U.S. Senate passes same-sex marriage protection bill

STORY: The U.S. Senate passed a bill on Tuesday protecting same-sex marriage.

The Respect for Marriage Act requires the federal government to recognize a union if it was legal in the state in which it was performed.

The bill passed 61 to 36, with 60 votes needed for passage.

The narrowly tailored bill is meant to be a backstop against the Supreme Court over fears it could overturn a 2015 decision that legalized gay marriage nationwide.

Senate Majority Leader Chuck Schumer said the bill was deeply personal for him.

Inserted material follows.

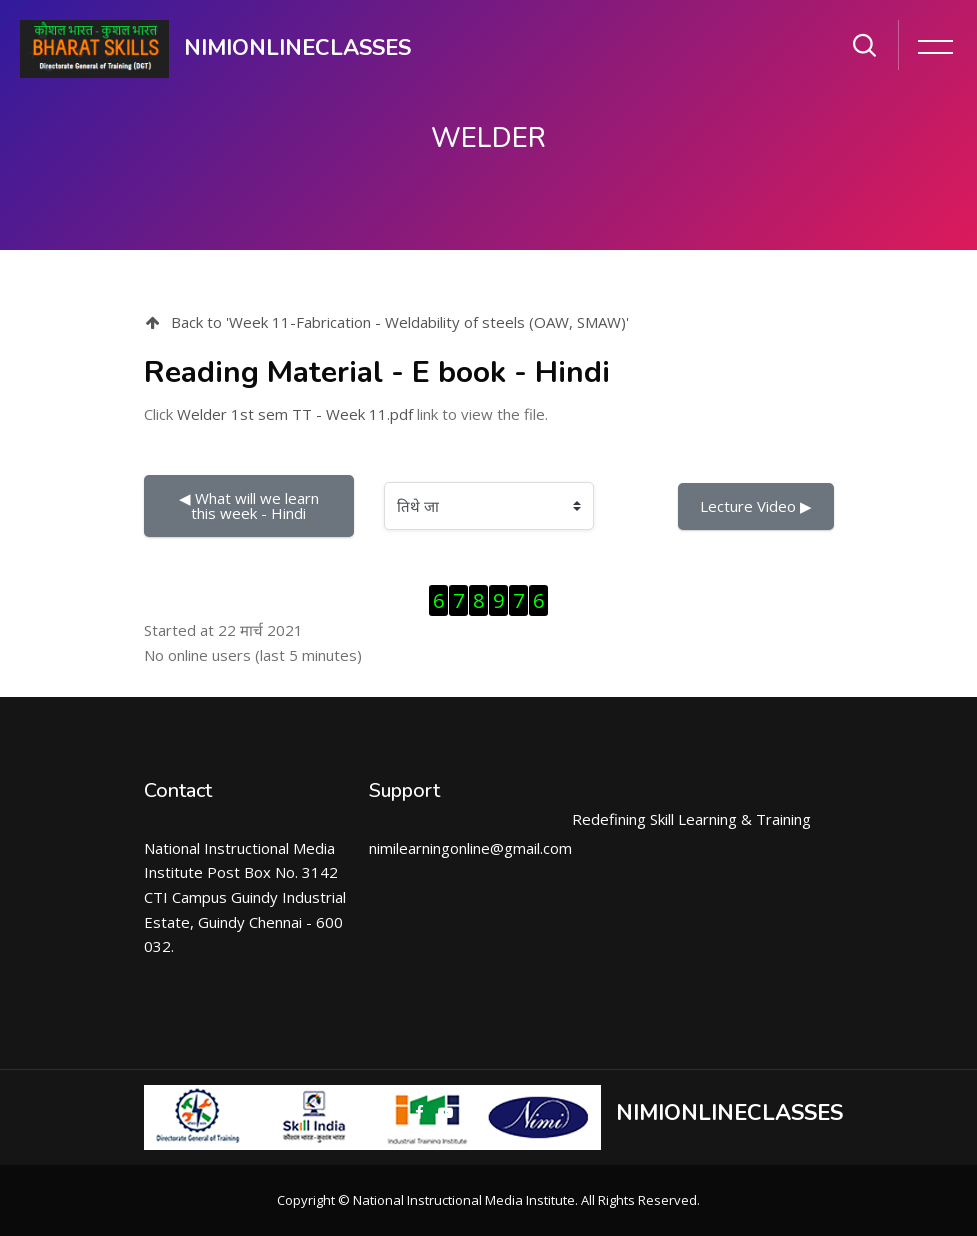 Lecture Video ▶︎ (756, 506)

"Today, the long but inexorable march towards greater equality advances forward. By passing this bill, the Senate is sending a message to every American that... sending a message that every American needs to hear. No matter who you are, or who you love, you deserve dignity and equal treatment under the law. As the chamber knows, this is personal to me, and the first people I will call when this bill passes are my daughter and her wife."

The new Senate measure does not, however, bar states from blocking same-sex or interracial marriages if the Supreme Court allowed them to do so.

The currently Democrat-led House still also needs to approve this bill before it's sent to President Joe Biden and signed into law-

-and Republicans will control that chamber of Congress next year.

Same-sex marriage has been thought to be under threat since June when the now conservative-dominated supreme court undid 50 years of precedent and struck down the right to abortion.

In a concurring opinion, Supreme Court Justice Clarence Thomas wrote the court should consider reversing other decisions protecting individual freedoms.

About 568,000 married same-sex couples live in the United States, according to the U.S. Census Bureau.